I am having some doubts when trying to extract relevant info from my gene lists generated by LRT in DEseq2.
Now I have gene lists of differentially expressed genes explained by:
- the interaction of the 2 conditions that were applied to my cells,
- condition 1
- and condition 2
I have been trying to explore this data, by splitting the lists into Up and Down-reg gene lists, and entering these signif genes to GO in R, Panther and GOrilla, for example. Nevertheless, I have several levels per each condition, and I am not convinced that I am interpreting the results properly:
The reference condition in LRT is not the reference condition anymore, right? I am comparing the full design with the reduced design, not experimental conditions vs a reference condition. To do that I should do Wald, right? And from Wald, extract Up/Downs. But then I need to run many, many contrasts (more than 0).. and I don't feel this is how I should be doing this.
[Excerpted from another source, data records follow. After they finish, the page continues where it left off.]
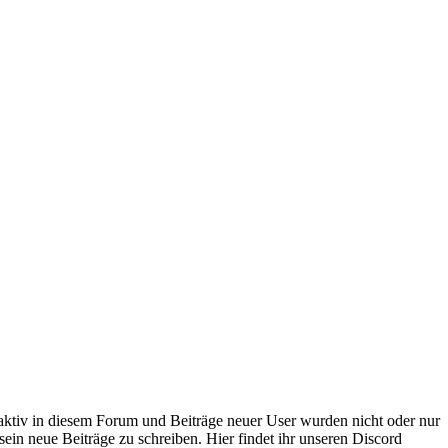
 aktiv in diesem Forum und Beiträge neuer User wurden nicht oder nur
sein neue Beiträge zu schreiben. Hier findet ihr unseren Discord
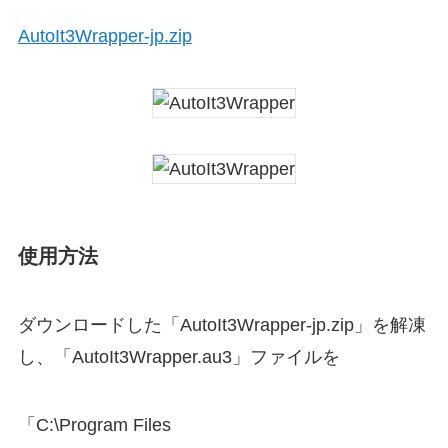
AutoIt3Wrapper-jp.zip
使用方法
ダウンロードした「AutoIt3Wrapper-jp.zip」を解凍
し、「AutoIt3Wrapper.au3」ファイルを
「C:\Program Files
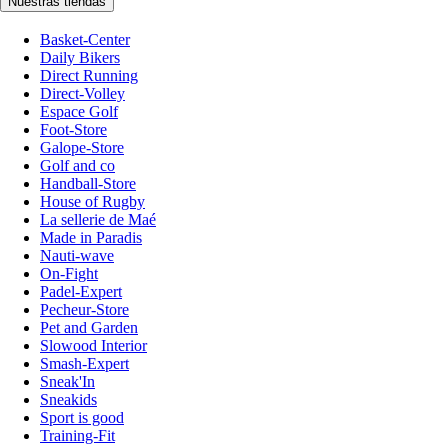
Nuestras tiendas
Basket-Center
Daily Bikers
Direct Running
Direct-Volley
Espace Golf
Foot-Store
Galope-Store
Golf and co
Handball-Store
House of Rugby
La sellerie de Maé
Made in Paradis
Nauti-wave
On-Fight
Padel-Expert
Pecheur-Store
Pet and Garden
Slowood Interior
Smash-Expert
Sneak'In
Sneakids
Sport is good
Training-Fit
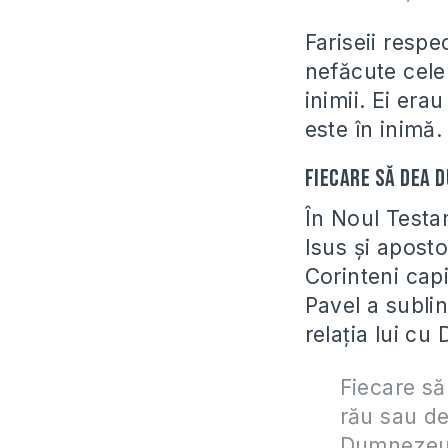
Fariseii respe
nefăcute cele
inimii. Ei era
este în inim
Fiecare să dea d
În Noul Testa
Isus și aposto
Corinteni capi
Pavel a sublin
relația lui c
Fiecare să
rău sau de
Dumnezeu.”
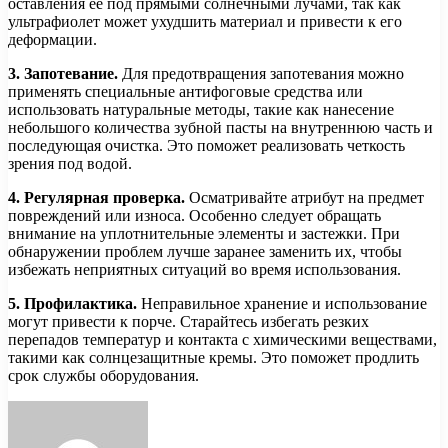
оставления ее под прямыми солнечными лучами, так как
ультрафиолет может ухудшить материал и привести к его
деформации.
3. Запотевание.
Для предотвращения запотевания можно
применять специальные антифоговые средства или
использовать натуральные методы, такие как нанесение
небольшого количества зубной пасты на внутреннюю часть и
последующая очистка. Это поможет реализовать четкость
зрения под водой.
4. Регулярная проверка.
Осматривайте атрибут на предмет
повреждений или износа. Особенно следует обращать
внимание на уплотнительные элементы и застежки. При
обнаружении проблем лучше заранее заменить их, чтобы
избежать неприятных ситуаций во время использования.
5. Профилактика.
Неправильное хранение и использование
могут привести к порче. Старайтесь избегать резких
перепадов температур и контакта с химическими веществами,
такими как солнцезащитные кремы. Это поможет продлить
срок службы оборудования.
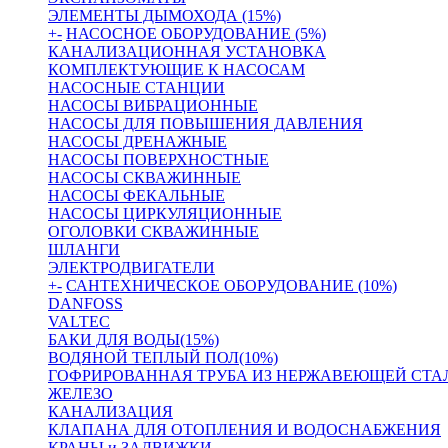
ЭЛЕМЕНТЫ ДЫМОХОДА (15%)
+
-
НАСОСНОЕ ОБОРУДОВАНИЕ (5%)
КАНАЛИЗАЦИОННАЯ УСТАНОВКА
КОМПЛЕКТУЮЩИЕ К НАСОСАМ
НАСОСНЫЕ СТАНЦИИ
НАСОСЫ ВИБРАЦИОННЫЕ
НАСОСЫ ДЛЯ ПОВЫШЕНИЯ ДАВЛЕНИЯ
НАСОСЫ ДРЕНАЖНЫЕ
НАСОСЫ ПОВЕРХНОСТНЫЕ
НАСОСЫ СКВАЖИННЫЕ
НАСОСЫ ФЕКАЛЬНЫЕ
НАСОСЫ ЦИРКУЛЯЦИОННЫЕ
ОГОЛОВКИ СКВАЖИННЫЕ
ШЛАНГИ
ЭЛЕКТРОДВИГАТЕЛИ
+
-
САНТЕХНИЧЕСКОЕ ОБОРУДОВАНИЕ (10%)
DANFOSS
VALTEC
БАКИ ДЛЯ ВОДЫ(15%)
ВОДЯНОЙ ТЕПЛЫЙ ПОЛ(10%)
ГОФРИРОВАННАЯ ТРУБА ИЗ НЕРЖАВЕЮЩЕЙ СТА
ЖЕЛЕЗО
КАНАЛИЗАЦИЯ
КЛАПАНА ДЛЯ ОТОПЛЕНИЯ И ВОДОСНАБЖЕНИЯ
КРАНЫ и ЗАДВИЖКИ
Is it correct to explore and visualize UP/DOWNs from the LRT gene lists? Or does it makes more sense to just say "these genes are affected by the interaction of condition1 and condition2 (LRT p.adj)", but then I have to run Wald to explain when are these genes up/down regulated?
I was also trying to plot my results in a heatmap where I could see the top diff. expressed genes for all the different conditions, but then is where I realize that the comparison is not against a reference anymore, but against the full model, so a heatmap would make no sense in this case. May I ask what would be the best way to visualize this result?
Thank you for your time, once again.